- [Records provided]
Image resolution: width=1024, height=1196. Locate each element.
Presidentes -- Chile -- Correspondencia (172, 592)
--
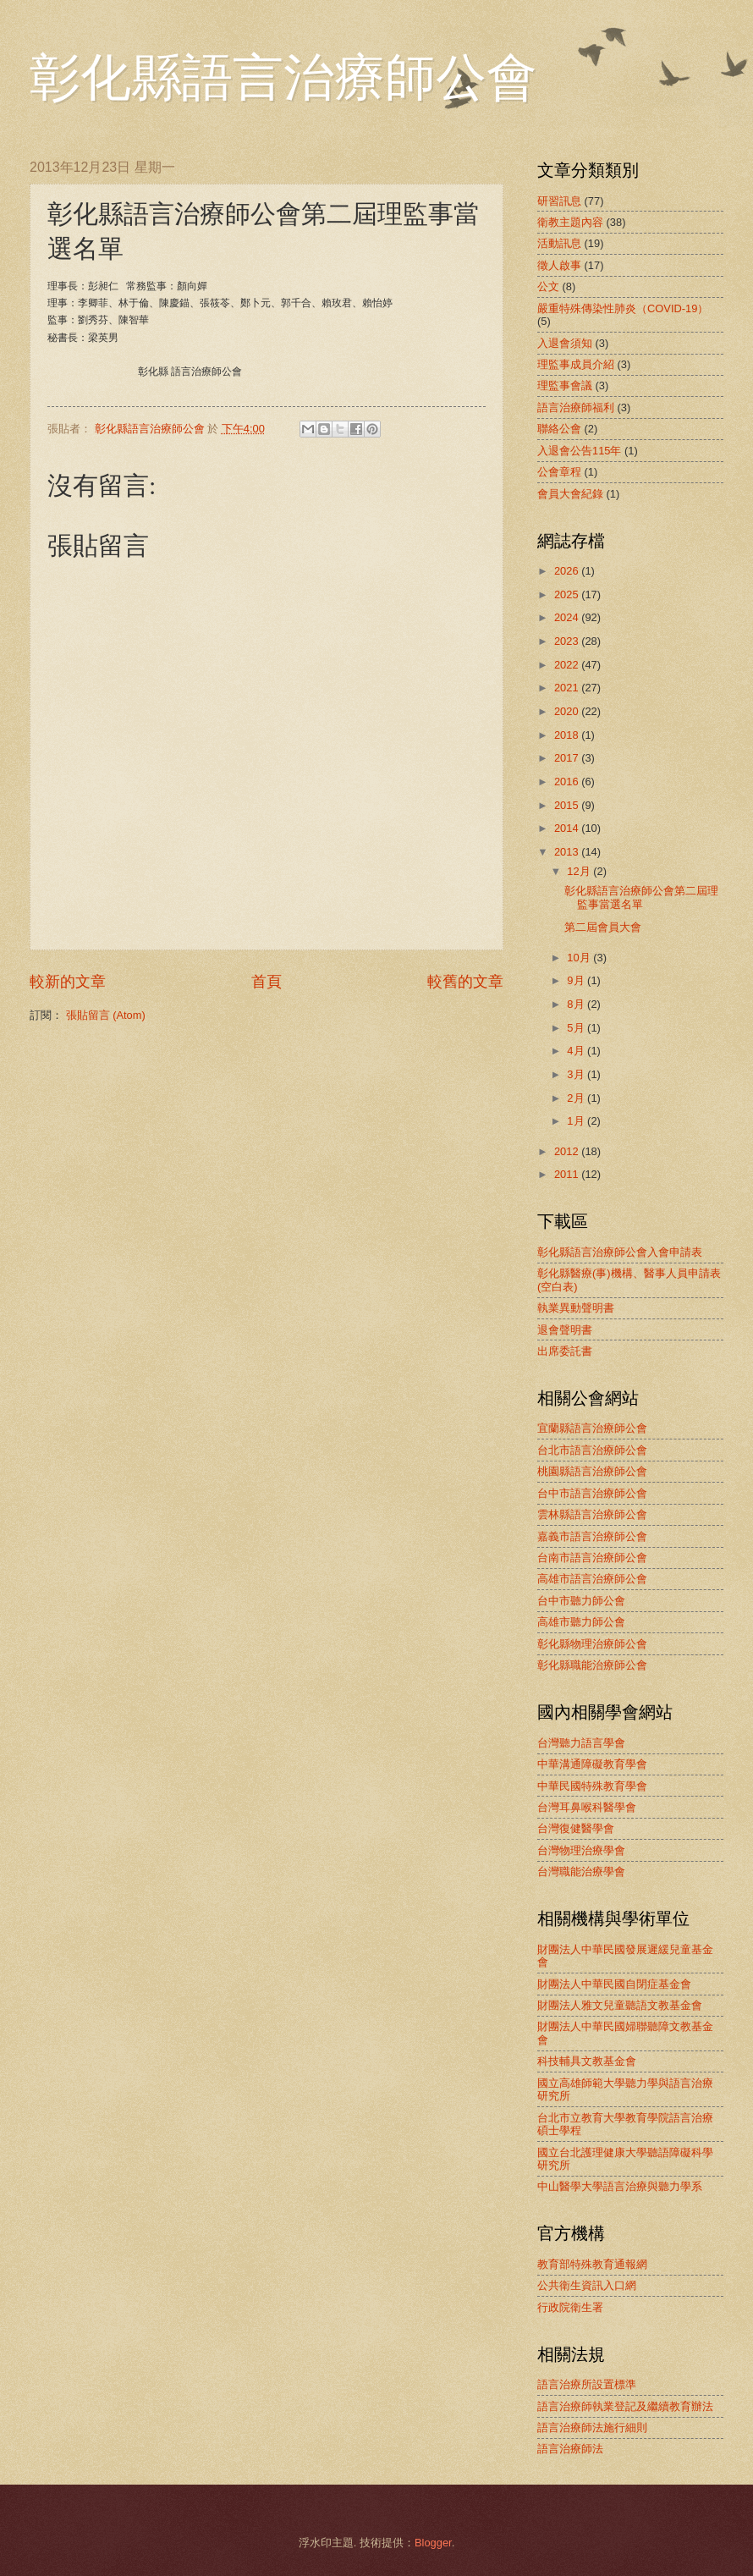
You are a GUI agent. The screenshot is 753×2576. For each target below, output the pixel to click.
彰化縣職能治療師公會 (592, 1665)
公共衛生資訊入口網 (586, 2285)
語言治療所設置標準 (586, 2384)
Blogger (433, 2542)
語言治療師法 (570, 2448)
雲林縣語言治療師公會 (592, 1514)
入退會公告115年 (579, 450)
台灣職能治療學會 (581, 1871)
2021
==
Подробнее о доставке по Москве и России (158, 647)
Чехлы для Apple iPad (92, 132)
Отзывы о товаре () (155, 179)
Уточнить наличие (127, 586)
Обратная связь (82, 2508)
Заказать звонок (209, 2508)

- [Problem details]
Lines of the material in which the word "each" occurs are to be copied out.

- [Solution below]
Image resolution: width=1024, height=1196. Locate each element.
You are a GUI agent. The screenshot is 753×2576. For each target below, output the pixel to click.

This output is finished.